Disasters and crises affect more people today than at any point since World War II. Most countries are affected by, or at risk of, disasters in some form, and the majority of FP2020 countries in the bottom quintile are deeply affected by this vulnerability. We need to think about crises as a real issue or challenge that countries face, and support them to examine the resilience of their approaches or to better reach women and girls displaced or affected by instability.
Countries can be better supported to think through preparedness actions so that they bounce back more easily from regional or localized crisis, and maintain their development gains. Additionally, maximizing our reach to populations already affected by crises will ultimately serve the countries’ Family Planning 2020 and Sustainable Development Goals.
Reaching women and girls affected by crises with family planning must be understood as a critical rights and equity issue, an effective approach to accelerate country progress, and a minimum standard. At a global and country level, we can build knowledge around family planning as an accepted lifesaving SRH intervention in a crisis, as outlined in the Minimum Initial Service Package for Reproductive Health, and support preparedness and response efforts to assure such access. Meeting family planning needs during an emergency will reduce preventable death, and will also help to reduce the compounded health risks faced by women and girls during a crisis and displacement
Why is it important that FP2020 focus explicitly on humanitarian work? How does it fit into FP2020’s broader goals and mission?
FP2020 has excellent convening power. By engaging on this topic, the initiative contributes to important conversations that need to happen at the nexus of humanitarian and development work. We’re starting to see the way that services are improved when entities work together that don’t typically collaborate.
I remember when FP2020 launched — I remember the first FP Summit, and feeling discouraged that rights weren’t a prominent part of the first round of FP2020 commitments. There was a clear gap from my perspective: there was no talk of those who are hard to reach, or of migration, or populations displaced by crises.

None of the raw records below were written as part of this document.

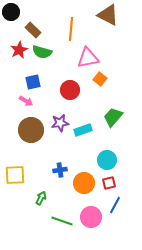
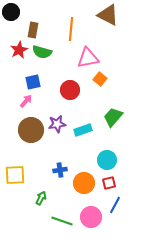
brown rectangle: rotated 56 degrees clockwise
pink arrow: rotated 80 degrees counterclockwise
purple star: moved 3 px left, 1 px down
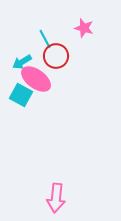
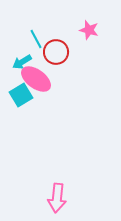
pink star: moved 5 px right, 2 px down
cyan line: moved 9 px left
red circle: moved 4 px up
cyan square: rotated 30 degrees clockwise
pink arrow: moved 1 px right
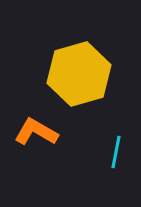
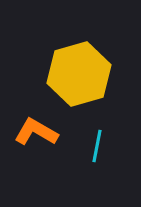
cyan line: moved 19 px left, 6 px up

But now — in the past three years specifically — attention to rights, quality, and reaching the hard-to-reach has skyrocketed. We had real momentum and interest in humanitarian contexts leading into the 2017 Family Planning Summit, and were able to mobilize. Humanitarian needs were taken seriously by FP2020 and Summit organizers, and we have now seen new actors stepping into the space. I think we are on the verge of some real solutions.
What are your hopes and dreams for this position? What do you hope to accomplish, and where might it lead?
I want to see more women and girls affected by crises have access to family planning.
I am hopeful that we may see the global FP community join with humanitarian actors and national/ sub-national bodies to figure out solutions that bring family planning to populations affected by crises — whether through preparedness or response actions.
It would mean so much if countries like Chad, DRC, Pakistan, and others incorporated their existing humanitarian efforts and successes into their FP2020 commitments and share their learning. Many of these countries have made great progress in humanitarian settings, and this progress can be part of the FP2020 conversation. Right now, some countries see humanitarian efforts and family planning as separate — I would love to see them form a more cohesive picture, and to be rewarded for doing so.
At a global level, I hope that we can identify best practices with regard to roll out of family planning as part of the Minimum Initial Service Package, and support transition to more comprehensive SRH services.
I hope in this year, and those to come we see family planning become what is done. That it is not a question — it is the norm.
And I would love for people to stop asking if family planning is life-saving.